John T. Edge and Wright Thompson are lost. For almost an hour now they and their director, Tim Horgan, have been driving around the Edisto River not far from Bowman, South Carolina, peering out the window.
“Is that it?” Thompson asks.
Nope. It’s just another sandy cut-through.
They’re on the hunt for Squirrel Road, a dirt lane where they were told they might find some old fish camps, and even though they’re following written directions—scrawled onto the top of a Styrofoam take-out box by a cook they just met in Orangeburg—Squirrel Road has yet to appear.

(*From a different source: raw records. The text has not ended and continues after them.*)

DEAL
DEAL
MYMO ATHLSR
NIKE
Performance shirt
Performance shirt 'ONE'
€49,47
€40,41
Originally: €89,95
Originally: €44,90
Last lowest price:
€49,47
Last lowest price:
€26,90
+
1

No one seems too concerned, though, because for Edge and Thompson, cocreators of the food and culture show TrueSouth—which will begin airing its third season on the SEC Network and its parent company, ESPN, this winter—getting lost in the South is part of the process.
“Making this show gives me permission to wander,” says Edge, TrueSouth’s host as well as a four-time James Beard Award–winning writer and Garden & Gun contributing editor. “Before, I was just one guy with a notepad, but now we’re a team of wanderers.”
The SEC Network picked up TrueSouth in 2018 after Edge and Thompson, a senior writer for ESPN, dreamed up the show over cheeseburgers at Handy Andy, a counter-service restaurant in Oxford, Mississippi, where both live. “It’s a tight formula,” Edge says. “We pick two restaurants in one place, set them in conversation with each other, and in doing so tell a story about that place and in turn about the South.”
From a Greek restaurant in Bessemer, Alabama, to a Peruvian café inside a gas station in Athens, Georgia, Edge and Thompson have used this formula to explore distinctive corners of local food cultures throughout the region and—more important to the soul of the show—how those restaurants and the people working in them inform their larger communities.
“It’s a thought experiment about the South,” says Thompson, reflecting the unrelenting curiosity at the heart of TrueSouth, a trait that sets it apart from other shows that have covered similar geographic turf.
“Over a long period of time, a lot of TV shows have gotten the South wrong,” Edge says, emphasizing what he sees as a troubling pattern of romanticizing the region’s past. Not only does this exercise do the South a disservice, he argues, but it also misses the most vital characteristics of the region today. “On TrueSouth, we’re not trying to preserve anything,” he says. “We’re just trying to catch it in motion. To make a document of the South in real time.”
In addition to a consistent focus on the South’s immigrant cultures and the dynamic ways they continue to shape the region, local musical acts often make appearances, including Alabama’s St. Paul & the Broken Bones, and this season, the South Carolina band Ranky Tanky. And while the show has always had what Edge calls a “handmade” quality, the newest season is more personal than ever, in part because of the pandemic and the increase in home cooking that resulted. This is why they’re looking for Squirrel Road.
“It’s this mythical thing in my family,” Edge says of the catfish stew he remembers his mother cooking in a fish camp just like the ones he’s seeking out, and he’s determined to shoot an episode in which he remakes it.
“There it is!” one of them finally says.
Sure enough, a sign at the edge of a dirt lane reads SQUIRREL ROAD. It looks like just an opening into a bundle of scraggly live oaks, a path to the unknown. Perfect. They turn onto it at once, raising a small dust cloud, and barrel into the haze.